On va au bout de la rue, quelques magasins de souvenirs, etc.

A l'arrière, une tour impressionnante. 2 euros pour ceux qui voudraient y monter... En face de la tour, une petite église.

Vers 16 h, on repart avec la voiture.

Au bas du village, au bord de la mer, on peut également faire une halte pour visiter la nécropole de Populonia (entrée payante).

En bord de mer, quelques vestiges également.

Beaucoup de touristes allemands et suisses allemands dans le secteur, surtout pour les plages. Certains se baignent encore.

Sur la côte, entre Piombino et Baratti, et un peu à l'arrière, de nombreux autres sites et parcs à visiter, regroupés sur ce site : http://www.parchivaldicornia.it/

Nous faisons un bref arrêt à Cecina pour récupérer les chaussures chez le cordonnier.

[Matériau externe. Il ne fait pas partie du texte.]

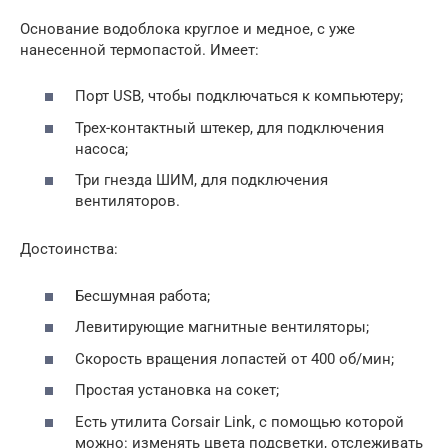
Основание водоблока круглое и медное, с уже
нанесенной термопастой. Имеет:
Порт USB, чтобы подключаться к компьютеру;
Трех-контактный штекер, для подключения
насоса;
Три гнезда ШИМ, для подключения
вентиляторов.
Достоинства:
Бесшумная работа;
Левитирующие магнитные вентиляторы;
Скорость вращения лопастей от 400 об/мин;
Простая установка на сокет;
Есть утилита Corsair Link, с помощью которой
можно: изменять цвета подсветки, отслеживать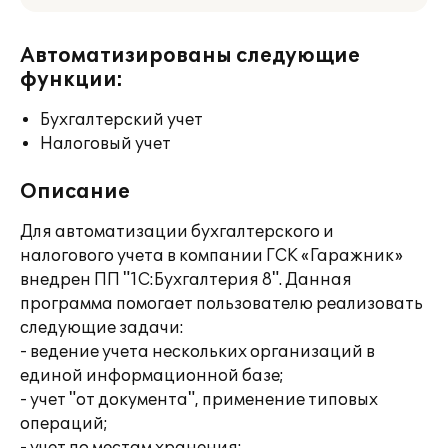
Автоматизированы следующие
функции:
Бухгалтерский учет
Налоговый учет
Описание
Для автоматизации бухгалтерского и
налогового учета в компании ГСК «Гаражник»
внедрен ПП "1С:Бухгалтерия 8". Данная
программа помогает пользователю реализовать
следующие задачи:
- ведение учета нескольких организаций в
единой информационной базе;
- учет "от документа", применение типовых
операций;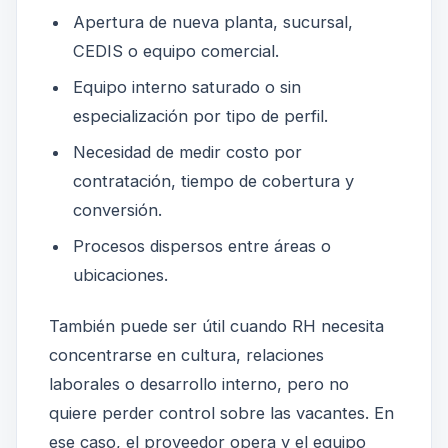
Apertura de nueva planta, sucursal,
CEDIS o equipo comercial.
Equipo interno saturado o sin
especialización por tipo de perfil.
Necesidad de medir costo por
contratación, tiempo de cobertura y
conversión.
Procesos dispersos entre áreas o
ubicaciones.
También puede ser útil cuando RH necesita
concentrarse en cultura, relaciones
laborales o desarrollo interno, pero no
quiere perder control sobre las vacantes. En
ese caso, el proveedor opera y el equipo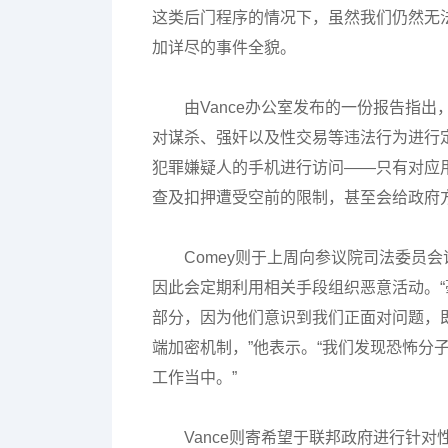
这类后门程序的情况下，虽然我们仍然无
加详尽的事件全貌。
由Vance办公室发布的一份报告指
对谋杀、强奸以及性交易等违法行为进行
犯罪嫌疑人的手机进行访问——只有对应
查及扣押遭受空前的限制，甚至会给政府方
Comey则于上周向参议院司法委员
因此会定期利用相关手段组织恶意活动。
部分，因为他们意识到我们正面对问题，
端加密机制，”他表示。“我们发现恐怖分
工作当中。”
Vance则寄希望于联邦政府进行针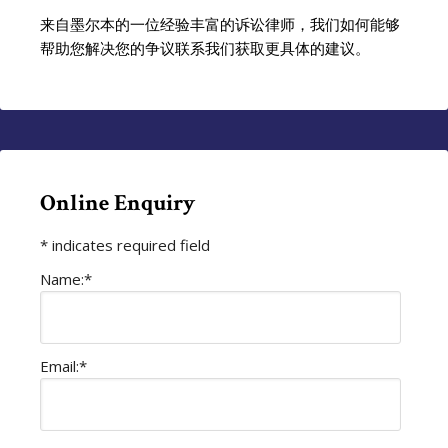
来自墨尔本的一位经验丰富的诉讼律师，我们如何能够
帮助您解决您的争议联系我们获取更具体的建议。
Online Enquiry
*
indicates required field
Name:
*
Email:
*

Arrivée à l'hôtel vers 17 h. 10

Repas léger.

37e jour - mercredi 15 octobre 2014

On part pour Piombino vers 7 h 45, en prenant l'autoroute après Cesena.

8 h 45, on est garé gratuitement au dessus du port de Piombino.

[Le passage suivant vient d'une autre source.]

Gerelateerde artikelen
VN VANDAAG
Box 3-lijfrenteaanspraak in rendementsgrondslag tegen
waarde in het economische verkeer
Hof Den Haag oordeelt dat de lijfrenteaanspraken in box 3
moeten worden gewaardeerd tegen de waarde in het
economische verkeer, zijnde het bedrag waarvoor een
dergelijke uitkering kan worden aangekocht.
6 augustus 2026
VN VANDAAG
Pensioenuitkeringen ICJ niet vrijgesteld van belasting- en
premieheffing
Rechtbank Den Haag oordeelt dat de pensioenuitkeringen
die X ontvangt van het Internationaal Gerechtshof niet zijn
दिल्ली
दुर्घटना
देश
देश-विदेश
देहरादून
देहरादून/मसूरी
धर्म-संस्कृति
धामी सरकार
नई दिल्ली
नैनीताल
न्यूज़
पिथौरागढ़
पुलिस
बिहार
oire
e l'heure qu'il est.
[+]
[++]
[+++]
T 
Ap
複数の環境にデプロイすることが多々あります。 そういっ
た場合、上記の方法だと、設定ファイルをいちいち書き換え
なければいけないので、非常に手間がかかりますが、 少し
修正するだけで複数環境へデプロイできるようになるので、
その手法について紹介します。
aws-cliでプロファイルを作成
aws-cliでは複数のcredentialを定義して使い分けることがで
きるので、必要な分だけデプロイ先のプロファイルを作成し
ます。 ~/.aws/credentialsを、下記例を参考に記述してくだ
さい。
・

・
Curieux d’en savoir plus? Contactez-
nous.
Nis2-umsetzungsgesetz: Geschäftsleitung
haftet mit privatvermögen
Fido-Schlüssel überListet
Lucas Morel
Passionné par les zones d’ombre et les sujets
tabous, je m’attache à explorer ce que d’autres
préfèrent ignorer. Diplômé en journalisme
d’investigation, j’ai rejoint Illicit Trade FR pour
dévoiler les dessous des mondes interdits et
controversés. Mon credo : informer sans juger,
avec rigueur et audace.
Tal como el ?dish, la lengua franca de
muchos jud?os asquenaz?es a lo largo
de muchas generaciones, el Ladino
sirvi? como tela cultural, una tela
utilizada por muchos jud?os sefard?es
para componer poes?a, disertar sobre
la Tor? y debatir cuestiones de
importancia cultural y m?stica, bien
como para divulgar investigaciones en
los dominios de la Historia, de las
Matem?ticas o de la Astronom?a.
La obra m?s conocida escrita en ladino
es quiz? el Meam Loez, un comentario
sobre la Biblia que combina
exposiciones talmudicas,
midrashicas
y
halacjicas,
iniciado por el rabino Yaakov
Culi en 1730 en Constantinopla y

On descend à pied et on prend les billets à la hauteur du parking payant. Si on passe sur l'île avec le véhicule, c'est l'endroit idéal pour ce faire. Si on passe à pied, on peut aussi les prendre plus bas dans le bâtiment même du terminal.

2 allers-retour pour Portoferraio, aller à 10 h et retour open aujourd'hui = 51.12 euros. Indifféremment que ce soit Toremar ou Mobyline. Le trajet en bateau dure 1 h. A cette saison, il n'y a plus de bateau rapide qui fait la traversée en 30 min.

En fait, on aurait voulu prendre le bateau de 9 h 30, mais il a été annulé aujourd'hui je ne sais pas pourquoi...

Avec les billets, nous descendons à pied au terminal par un chemin pour les piétons face à la billetterie.

Dans le terminal, 3 croissants et 2 cafés = 5.10 euros

WC à disposition.

Face aux bateaux, un arrêt de bus, bus locaux et un bus qui affiche "Milano" qui attend. Egalement le train qui arrive là.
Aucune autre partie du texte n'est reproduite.